On the other hand, the local exporters of blended polyester-cotton (PC) yarn and fabrics contend that the 6.5% import duty on PSF has rendered their products uncompetitive on the world markets and demand that import of PSF should be allowed under the DTRE scheme. The exports of blended value-added textile goods have witnessed a decline due to the high cost of PSF, which had been removed in the last budget from DTRE scheme. The exporters of blended PC yarn and fabrics import PSF to re-export it after making value-addition and earn foreign exchange for the country. The imported PSF also includes PSF black dope dyed; optical bright and anti-bacterial type or flame retarded fibers. These specialty fibers are not produced locally. The local manufacturers of blended products import 1,500 tons to 2,000 tons of PSF monthly, which is negligible if compared with local production of around 50,000 tons a month, according to the Pakistan Cloth Merchants' Association (PCMA).

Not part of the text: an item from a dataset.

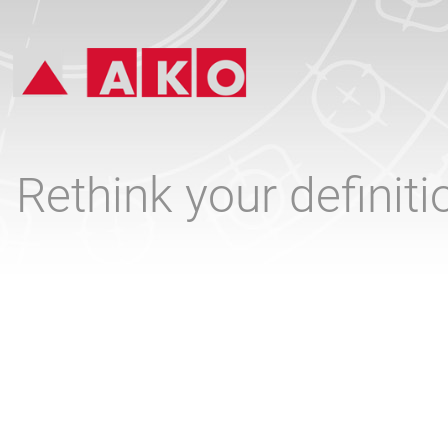
Rethink your definit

In the budget for the current fiscal year 2008-09, the reduction in the customs duty on the import of PSF from 6.5 % to 4.5 % has given a state of deep shock to the local industry. The reduction in customs duty will not offer any benefit to the textile exporters, who already have the option of importing PSF duty free under the DTRE scheme, according to local PSF Manufacturers Group (PSFMG). The destruction of local PSF industry will close down the local spinners, who cannot afford to import PSF. It would also increase unemployment and reduce the country's manufacturing base. The industry has however been discouraged in the budget for current fiscal year. The local analysts believe that the industry will shut down if import tariff on PSF is not restored to 6.5%.

The PSF is an import-substitution industry, which saves $ 250 million of foreign exchange. For local producers of PSF, the tariff protection is direly needed to compensate the incremental cost of doing business. The anti-dumping duty investigation in case of China was initiated on July 29. The NTC, which has so far imposed antidumping duties in 19 cases, cannot make a preliminary determination sooner than 60 days from the date of initiation of investigation.